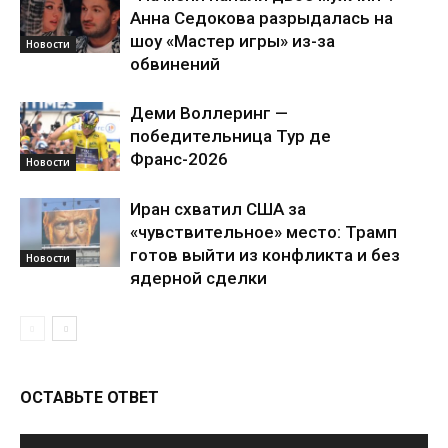
Анна Седокова разрыдалась на
шоу «Мастер игры» из-за
Новости
обвинений
Деми Воллеринг —
победительница Тур де
Франс-2026
Новости
Иран схватил США за
«чувствительное» место: Трамп
готов выйти из конфликта и без
Новости
ядерной сделки
ОСТАВЬТЕ ОТВЕТ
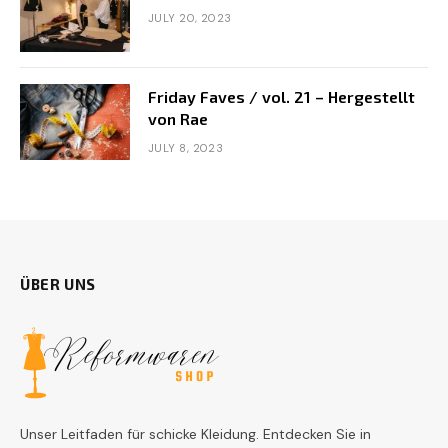
JULY 20, 2023
Friday Faves / vol. 21 – Hergestellt
von Rae
JULY 8, 2023
ÜBER UNS
Unser Leitfaden für schicke Kleidung. Entdecken Sie in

= = = = =

_WHAT YOU SHOULD DO_:
Quote every record above exactly, leaving out any pictures.

_SOLUTION TO THIS EXERCISE_:
Анна Седокова разрыдалась на
шоу «Мастер игры» из-за
Новости
обвинений
Деми Воллеринг —
победительница Тур де
Франс-2026
Новости
Иран схватил США за
«чувствительное» место: Трамп
готов выйти из конфликта и без
Новости
ядерной сделки
ОСТАВЬТЕ ОТВЕТ
JULY 20, 2023
Friday Faves / vol. 21 – Hergestellt
von Rae
JULY 8, 2023
ÜBER UNS
Unser Leitfaden für schicke Kleidung. Entdecken Sie in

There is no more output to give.